ABOUT THIS EXERCISE: Retype only what runs from the line with "HeightField Deform" through the end of the entries, exactly and in full, but omit any picture you find.

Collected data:
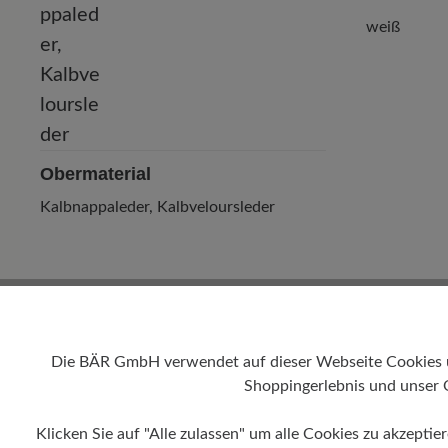
weiß
Obermaterial
Kalbnappaleder, Kalbveloursleder
Die BÄR GmbH verwendet auf dieser Webseite Cookies und
Shoppingerlebnis und unser 
Klicken Sie auf "Alle zulassen" um alle Cookies zu akzeptie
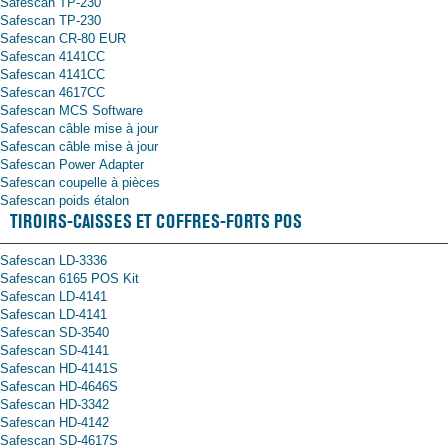
Safescan TP-230
Safescan TP-230
Safescan CR-80 EUR
Safescan 4141CC
Safescan 4141CC
Safescan 4617CC
Safescan MCS Software
Safescan câble mise à jour
Safescan câble mise à jour
Safescan Power Adapter
Safescan coupelle à pièces
Safescan poids étalon
TIROIRS-CAISSES ET COFFRES-FORTS POS
Safescan LD-3336
Safescan 6165 POS Kit
Safescan LD-4141
Safescan LD-4141
Safescan SD-3540
Safescan SD-4141
Safescan HD-4141S
Safescan HD-4646S
Safescan HD-3342
Safescan HD-4142
Safescan SD-4617S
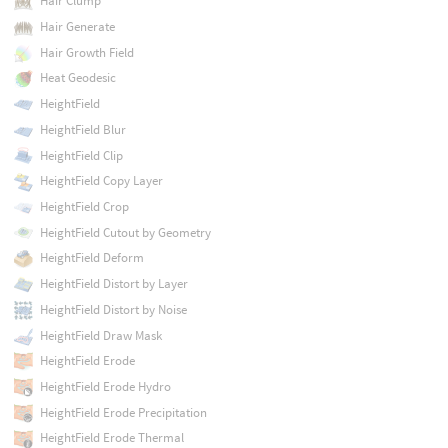
Hair Clump
Hair Generate
Hair Growth Field
Heat Geodesic
HeightField
HeightField Blur
HeightField Clip
HeightField Copy Layer
HeightField Crop
HeightField Cutout by Geometry
HeightField Deform
HeightField Distort by Layer
HeightField Distort by Noise
HeightField Draw Mask
HeightField Erode
HeightField Erode Hydro
HeightField Erode Precipitation
HeightField Erode Thermal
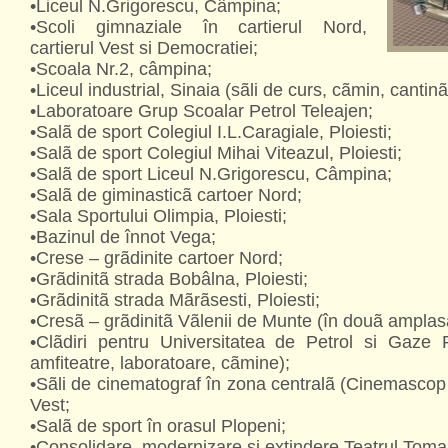
•Liceul N.Grigorescu, Câmpina;
•Scoli gimnaziale în cartierul Nord,
cartierul Vest si Democratiei;
•Scoala Nr.2, câmpina;
•Liceul industrial, Sinaia (sãli de curs, cãmin, cantinã
•Laboratoare Grup Scoalar Petrol Teleajen;
•Salã de sport Colegiul I.L.Caragiale, Ploiesti;
•Salã de sport Colegiul Mihai Viteazul, Ploiesti;
•Salã de sport Liceul N.Grigorescu, Câmpina;
•Salã de giminasticã cartoer Nord;
•Sala Sportului Olimpia, Ploiesti;
•Bazinul de înnot Vega;
•Crese – grãdinite cartoer Nord;
•Grãdinitã strada Bobâlna, Ploiesti;
•Grãdinitã strada Mãrãsesti, Ploiesti;
•Cresã – grãdinitã Vãlenii de Munte (în douã ampla
•Clãdiri pentru Universitatea de Petrol si Gaze P
amfiteatre, laboratoare, cãmine);
•Sãli de cinematograf în zona centralã (Cinemascop Pl
Vest;
•Salã de sport în orasul Plopeni;
•Consolidare, modernizare si extindere Teatrul Toma 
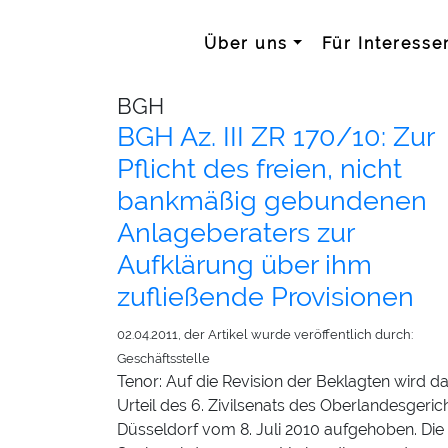
Über uns
Für Interesse
BGH
BGH Az. III ZR 170/10: Zur
Pflicht des freien, nicht
bankmäßig gebundenen
Anlageberaters zur
Aufklärung über ihm
zufließende Provisionen
02.04.2011, der Artikel wurde veröffentlich durch:
Geschäftsstelle
Tenor: Auf die Revision der Beklagten wird d
Urteil des 6. Zivilsenats des Oberlandesgeric
Düsseldorf vom 8. Juli 2010 aufgehoben. Die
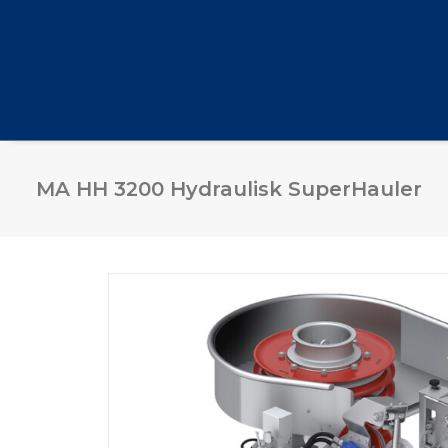
MA HH 3200 Hydraulisk SuperHauler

WRITTEN ANSWER:
HeightField Deform
HeightField Distort by Layer
HeightField Distort by Noise
HeightField Draw Mask
HeightField Erode
HeightField Erode Hydro
HeightField Erode Precipitation
HeightField Erode Thermal
•Liceul N.Grigorescu, Câmpina;
•Scoli gimnaziale în cartierul Nord,
cartierul Vest si Democratiei;
•Scoala Nr.2, câmpina;
•Liceul industrial, Sinaia (sãli de curs, cãmin, cantinã
•Laboratoare Grup Scoalar Petrol Teleajen;
•Salã de sport Colegiul I.L.Caragiale, Ploiesti;
•Salã de sport Colegiul Mihai Viteazul, Ploiesti;
•Salã de sport Liceul N.Grigorescu, Câmpina;
•Salã de giminasticã cartoer Nord;
•Sala Sportului Olimpia, Ploiesti;
•Bazinul de înnot Vega;
•Crese – grãdinite cartoer Nord;
•Grãdinitã strada Bobâlna, Ploiesti;
•Grãdinitã strada Mãrãsesti, Ploiesti;
•Cresã – grãdinitã Vãlenii de Munte (în douã ampla
•Clãdiri pentru Universitatea de Petrol si Gaze P
amfiteatre, laboratoare, cãmine);
•Sãli de cinematograf în zona centralã (Cinemascop Pl
Vest;
•Salã de sport în orasul Plopeni;
•Consolidare, modernizare si extindere Teatrul Toma 
Über uns
Für Interesse
BGH
BGH Az. III ZR 170/10: Zur
Pflicht des freien, nicht
bankmäßig gebundenen
Anlageberaters zur
Aufklärung über ihm
zufließende Provisionen
02.04.2011, der Artikel wurde veröffentlich durch:
Geschäftsstelle
Tenor: Auf die Revision der Beklagten wird d
Urteil des 6. Zivilsenats des Oberlandesgeric
Düsseldorf vom 8. Juli 2010 aufgehoben. Die
MA HH 3200 Hydraulisk SuperHauler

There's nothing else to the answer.